W-18: Legal & Lethal
W-18 was discovered over 30 years ago by researchers at the U of A who were looking to create a non-addictive painkiller. W-18 is only one strain in a W-series of drugs (W-1 to W-32). There is no known use of these drugs, even though they were patented in 1984. And potentially the scariest fact of them all, W-18 is still legal.
W-18 is the most potent of the W-series, meaning that it is the most lethal. The chemical makeup of W-18 is very similar to heroin, with both producing similar highs, though there are some minute structural differences.
A big difference between W-18 and heroin is their legality. Heroin is illegal while, as we mentioned earlier, W-18 is still legal. Many drug dealers will place orders for synthetic, imitative compounds from overseas and press them into pills. They further market the pills as if they were a legal alternative to their illicit counterparts. Oftentimes, the drug dealers are unaware of what exactly they are receiving in their order, since it is so unregulated.

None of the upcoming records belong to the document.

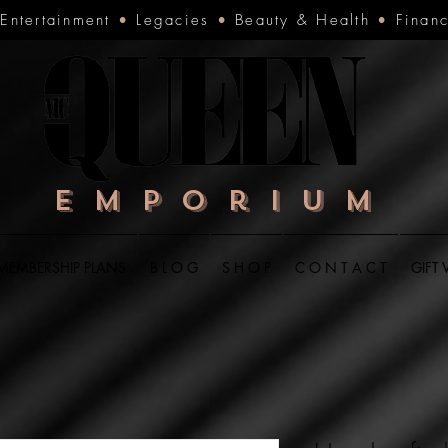
•
Entertainment
•
Legacies
•
Beauty & Health
•
Finan
Emporium
MEMBERSHIP PLANS
B L O G
S H O P
C O N T A C T
GIFT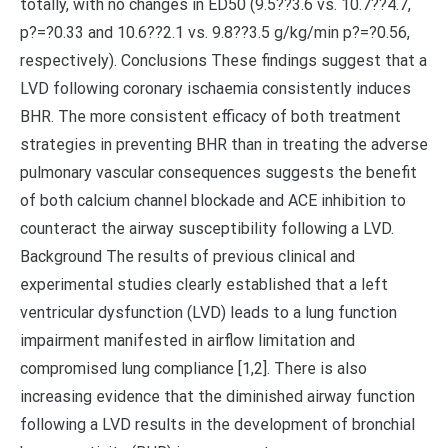
totally, with no changes in ED50 (9.5??3.6 vs. 10.7??4.7,
p?=?0.33 and 10.6??2.1 vs. 9.8??3.5 g/kg/min p?=?0.56,
respectively). Conclusions These findings suggest that a
LVD following coronary ischaemia consistently induces
BHR. The more consistent efficacy of both treatment
strategies in preventing BHR than in treating the adverse
pulmonary vascular consequences suggests the benefit
of both calcium channel blockade and ACE inhibition to
counteract the airway susceptibility following a LVD.
Background The results of previous clinical and
experimental studies clearly established that a left
ventricular dysfunction (LVD) leads to a lung function
impairment manifested in airflow limitation and
compromised lung compliance [1,2]. There is also
increasing evidence that the diminished airway function
following a LVD results in the development of bronchial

According to Edmonton ER doctors, there is “little evidence” that naloxone, the antidote for a fentanyl overdose, could be effective for treating a W-series overdose. Unfortunately, naloxone is the only recommended antidote for those who have overdosed on W-18.
Alberta’s elite policing squad (ALERT) stated to CBC that W-18 is not regulated under Canada’s Controlled Drugs and Substances Act. This is why no charges can be laid in relation to W-18.
Jim Hall, who studied substance abuse for over 30 years, says “This is the most deadly drug trend I’ve seen in 31 years… That once again shows a reason to explore other ways of banning substances not just by chemical structure but by their pharmaceutical action in the brain.”
There are clinical drugs – opioids – which have similar psychological effects but are completely legitimate. This is where the complications with banning alike substances comes into play.